▶ [Work order] Find the line with "ть 3 разных модели" in the records below. Copy it and every line after it, up to and including the line with "уя иллюстрированным".

▶ [Records for the exercise]
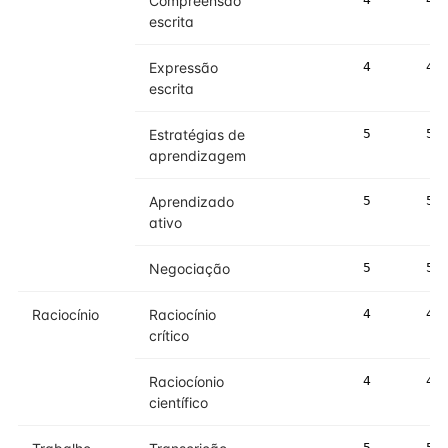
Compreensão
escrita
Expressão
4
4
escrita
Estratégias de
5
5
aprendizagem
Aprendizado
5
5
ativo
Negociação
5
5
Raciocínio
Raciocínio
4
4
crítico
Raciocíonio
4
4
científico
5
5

...

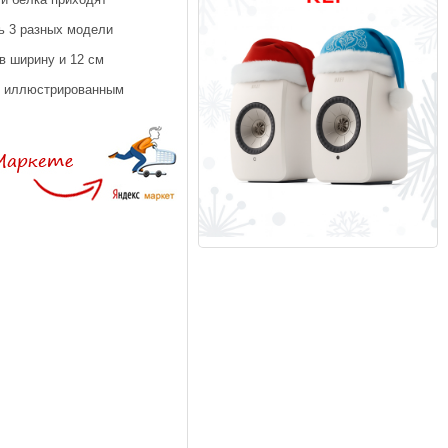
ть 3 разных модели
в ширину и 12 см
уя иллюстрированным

▶ [Exercise output]
ть 3 разных модели
в ширину и 12 см
уя иллюстрированным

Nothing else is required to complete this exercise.